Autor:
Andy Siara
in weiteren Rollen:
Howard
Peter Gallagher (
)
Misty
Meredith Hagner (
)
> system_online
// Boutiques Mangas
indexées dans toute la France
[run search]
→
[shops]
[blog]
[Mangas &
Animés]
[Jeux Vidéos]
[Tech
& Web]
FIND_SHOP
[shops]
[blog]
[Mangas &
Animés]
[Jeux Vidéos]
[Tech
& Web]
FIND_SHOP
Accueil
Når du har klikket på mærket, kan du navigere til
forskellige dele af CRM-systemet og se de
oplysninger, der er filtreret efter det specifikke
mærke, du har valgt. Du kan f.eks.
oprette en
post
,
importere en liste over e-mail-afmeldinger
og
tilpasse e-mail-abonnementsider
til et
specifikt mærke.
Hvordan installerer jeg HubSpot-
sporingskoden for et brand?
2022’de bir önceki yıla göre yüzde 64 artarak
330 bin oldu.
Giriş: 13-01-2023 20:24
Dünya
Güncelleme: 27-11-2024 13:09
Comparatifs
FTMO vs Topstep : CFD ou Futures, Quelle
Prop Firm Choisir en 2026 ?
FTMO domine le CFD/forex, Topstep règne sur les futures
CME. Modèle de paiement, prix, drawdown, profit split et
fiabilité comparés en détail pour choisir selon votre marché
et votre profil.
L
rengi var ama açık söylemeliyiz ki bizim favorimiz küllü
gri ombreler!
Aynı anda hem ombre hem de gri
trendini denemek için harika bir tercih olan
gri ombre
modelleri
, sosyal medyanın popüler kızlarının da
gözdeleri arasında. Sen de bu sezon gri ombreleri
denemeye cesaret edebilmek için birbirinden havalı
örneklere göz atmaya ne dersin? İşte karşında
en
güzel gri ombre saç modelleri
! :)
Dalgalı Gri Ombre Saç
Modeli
◇ ◇ ◇ ◇ ◇
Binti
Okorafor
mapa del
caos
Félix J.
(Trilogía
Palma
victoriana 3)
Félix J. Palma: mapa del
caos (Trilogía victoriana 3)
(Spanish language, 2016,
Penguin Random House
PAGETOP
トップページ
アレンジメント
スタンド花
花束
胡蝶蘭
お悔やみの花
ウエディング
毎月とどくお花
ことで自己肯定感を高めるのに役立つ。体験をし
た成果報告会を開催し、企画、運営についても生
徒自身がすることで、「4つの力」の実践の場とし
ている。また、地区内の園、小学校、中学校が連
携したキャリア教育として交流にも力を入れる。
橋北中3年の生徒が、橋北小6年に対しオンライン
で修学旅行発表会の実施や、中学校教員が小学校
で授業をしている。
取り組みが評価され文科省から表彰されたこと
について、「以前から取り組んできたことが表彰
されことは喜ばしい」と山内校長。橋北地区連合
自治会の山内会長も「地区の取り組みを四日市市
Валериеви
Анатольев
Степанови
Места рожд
◇ ◇ ◇ ◇ ◇
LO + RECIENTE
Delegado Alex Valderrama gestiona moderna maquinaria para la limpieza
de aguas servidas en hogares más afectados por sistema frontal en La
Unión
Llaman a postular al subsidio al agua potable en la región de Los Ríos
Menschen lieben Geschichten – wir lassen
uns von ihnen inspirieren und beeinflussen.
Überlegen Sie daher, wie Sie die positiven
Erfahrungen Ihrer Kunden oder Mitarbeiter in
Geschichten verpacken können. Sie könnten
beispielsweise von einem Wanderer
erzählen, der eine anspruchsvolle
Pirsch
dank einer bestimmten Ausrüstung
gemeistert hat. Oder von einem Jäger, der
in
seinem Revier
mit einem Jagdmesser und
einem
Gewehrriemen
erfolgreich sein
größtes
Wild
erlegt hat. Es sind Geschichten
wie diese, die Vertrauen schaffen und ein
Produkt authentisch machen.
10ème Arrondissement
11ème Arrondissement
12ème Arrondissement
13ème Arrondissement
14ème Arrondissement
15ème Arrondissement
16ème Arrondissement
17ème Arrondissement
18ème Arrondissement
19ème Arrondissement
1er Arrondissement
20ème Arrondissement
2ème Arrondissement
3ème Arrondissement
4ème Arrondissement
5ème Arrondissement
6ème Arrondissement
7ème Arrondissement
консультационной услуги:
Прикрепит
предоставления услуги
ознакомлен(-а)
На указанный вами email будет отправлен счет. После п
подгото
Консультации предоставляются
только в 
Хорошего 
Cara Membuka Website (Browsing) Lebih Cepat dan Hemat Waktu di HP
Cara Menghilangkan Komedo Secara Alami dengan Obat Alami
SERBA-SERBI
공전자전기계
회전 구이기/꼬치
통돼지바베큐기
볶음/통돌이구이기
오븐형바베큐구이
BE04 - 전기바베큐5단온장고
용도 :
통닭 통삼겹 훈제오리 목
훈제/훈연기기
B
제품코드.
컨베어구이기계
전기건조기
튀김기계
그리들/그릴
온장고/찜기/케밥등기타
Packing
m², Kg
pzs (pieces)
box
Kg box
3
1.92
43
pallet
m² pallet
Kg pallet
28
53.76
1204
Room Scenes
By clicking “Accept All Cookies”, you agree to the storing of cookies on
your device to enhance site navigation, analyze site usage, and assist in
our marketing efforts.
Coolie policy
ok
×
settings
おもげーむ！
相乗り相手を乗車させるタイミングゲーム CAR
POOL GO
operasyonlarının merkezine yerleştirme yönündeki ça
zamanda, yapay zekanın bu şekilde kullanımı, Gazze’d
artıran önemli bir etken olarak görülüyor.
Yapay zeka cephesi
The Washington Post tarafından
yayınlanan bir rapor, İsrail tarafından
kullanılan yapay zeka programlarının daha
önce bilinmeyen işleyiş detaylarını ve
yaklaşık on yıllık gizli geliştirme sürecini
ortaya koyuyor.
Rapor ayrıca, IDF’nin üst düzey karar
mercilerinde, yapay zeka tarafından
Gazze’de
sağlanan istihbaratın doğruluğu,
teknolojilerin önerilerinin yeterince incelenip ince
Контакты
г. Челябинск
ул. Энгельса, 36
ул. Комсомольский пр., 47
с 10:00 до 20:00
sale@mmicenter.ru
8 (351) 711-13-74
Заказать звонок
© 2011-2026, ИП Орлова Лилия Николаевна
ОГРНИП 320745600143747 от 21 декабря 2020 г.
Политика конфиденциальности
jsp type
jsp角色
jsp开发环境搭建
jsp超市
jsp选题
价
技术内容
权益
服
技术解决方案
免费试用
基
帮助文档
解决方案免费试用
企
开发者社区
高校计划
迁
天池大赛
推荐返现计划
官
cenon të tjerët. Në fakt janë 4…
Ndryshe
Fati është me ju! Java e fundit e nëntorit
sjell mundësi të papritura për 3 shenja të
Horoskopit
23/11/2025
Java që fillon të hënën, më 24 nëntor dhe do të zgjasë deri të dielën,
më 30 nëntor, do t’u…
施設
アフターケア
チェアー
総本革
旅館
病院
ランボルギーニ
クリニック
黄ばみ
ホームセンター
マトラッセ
◇ ◇ ◇ ◇ ◇
BRIEF - In the listing above, locate the line with "yayınlanan bir rapor, İsrail tarafından" and the line with "ул. Энгельса, 36", then extract exactly those lines and every line between them, and nothing more.

ANSWER TO THE PROBLEM -
yayınlanan bir rapor, İsrail tarafından
kullanılan yapay zeka programlarının daha
önce bilinmeyen işleyiş detaylarını ve
yaklaşık on yıllık gizli geliştirme sürecini
ortaya koyuyor.
Rapor ayrıca, IDF’nin üst düzey karar
mercilerinde, yapay zeka tarafından
Gazze’de
sağlanan istihbaratın doğruluğu,
teknolojilerin önerilerinin yeterince incelenip ince
Контакты
г. Челябинск
ул. Энгельса, 36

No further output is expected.